Elmhurst Hospital in Queens, New York is one of the oldest in the state and serves one of its largest and most diverse populations. It’s a public hospital, one of 11 operated by NYC Health and Hospitals, including Jacobi Medical Center in the Bronx and Bellevue Hospital in Manhattan. These hospitals serve an important role within their communities; they’re a safety net for people — many of them non-English speaking — who don’t have reliable access to healthcare, let alone a primary care doctor. In the last few days, Elmhurst has also become a terrifying window into what the future holds for America’s battle with coronavirus: Yesterday, 13 people died there from COVID-19. The morgue holds only 12.
Dr. Lillian Wong, an emergency room doctor, has worked at Elmhurst for three years. She spoke with Refinery29 at 10pm on Tuesday, after coming off a long shift. She didn’t mince words. “We are trying our best not to intubate patients because we only have a few dozen ventilators and the only time a ventilator becomes available is when another patient dies. We’re trying to use CPAP machines, but we don't have enough personel to keep an eye on all these patients and it’s become dangerous. A lot of these patients – they look good until they don't. They're talking to us. But they can deteriorate incredibly quickly and we just don’t have the resources to keep an eye on them at all times.”

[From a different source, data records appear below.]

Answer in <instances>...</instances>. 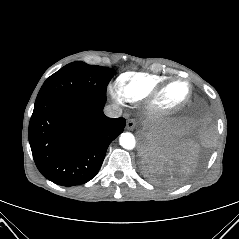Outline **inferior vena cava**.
<instances>
[{
    "instance_id": "inferior-vena-cava-1",
    "label": "inferior vena cava",
    "mask_w": 239,
    "mask_h": 239,
    "mask_svg": "<svg viewBox=\"0 0 239 239\" xmlns=\"http://www.w3.org/2000/svg\"><path fill=\"white\" fill-rule=\"evenodd\" d=\"M104 113L110 118H118L122 115V108L115 104L107 105L104 108Z\"/></svg>"
}]
</instances>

.@nytimes has video from a hospital in Elmhurst, Queens. It is horrifying.— Tim Hogan (@timjhogan) March 26, 2020
“We had to get a refrigerated truck to store the bodies of patients who are dying.”
“Five ventilators...there’s a mythical 100 ventilators out there that we haven’t seen.” https://t.co/zARPofu6pS pic.twitter.com/JxKl46H5RC
Wong described a scenario where everything is in short supply. “We don't even have enough stretchers. Some people are lying across chairs. And the floors upstairs are flooded with patients,” she said. “Doctors are given one mask per day. And every time we use a mask for the day we spray that one and then the next day when we get another we save that one because we know we might run out altogether.”
Wong is particularly troubled by what she sees as mixed messages coming from the government. “Trump says he wants to open everything up by Easter. That's not going to happen. And if it happens, he's just going to have more people dying,” she said. “If you look at Louisiana, they didn't close down, and the numbers grow exponentially day by day. This is not the end of it. It’s the beginning.”
She pointed also to misinformation from American politicians who downplayed the severity of the virus, even as other countries tried to warn the United States. “This virus cannot tell between nations and ethnicities,” Wong explained. “China made their experience available to the world. They closed their borders in Wuhan.They were able to rapidly build a bunch of hospitals for the season. They started manufacturing more medical and safety equipment. They gave this information to providers around the world. Italy and Germany were examples for us of what we should have been doing as well.”
And while health care professionals here are scrambling to save lives, they don’t have adequate time to collect important data, but Wong has noticed, anecdotally, that the fatalities follow a different pattern from the outbreak in Italy, where most of the patients who died were elderly and had a number of comorbidities. In Queens, Wong’s patients are in their 30s, 40s, and 50s, and don’t seem to have underlying conditions. She also said that men seemed less likely to recover than women – whether that was related to jobs in industries like construction and food service, she couldn’t say definitively, though it confirms a pattern that’s emerged across the globe. But, Wong is confident that the best thing healthy people can do to contribute to the efforts of those fighting on the front lines of this disease is simple enough: Stay home.
“The medical community wants a lot of things. We want ventilators, we want the supplies, we want oxygen tanks and monitors and space. We also want to protect ourselves. We have families at home,” Wong said. “No matter how old or how young you are, how well you look or whatever medical policies you do or don't have, you can die. So it’s really not hard to ask the public to stay home, to stop being social. That’s what we’re asking for.”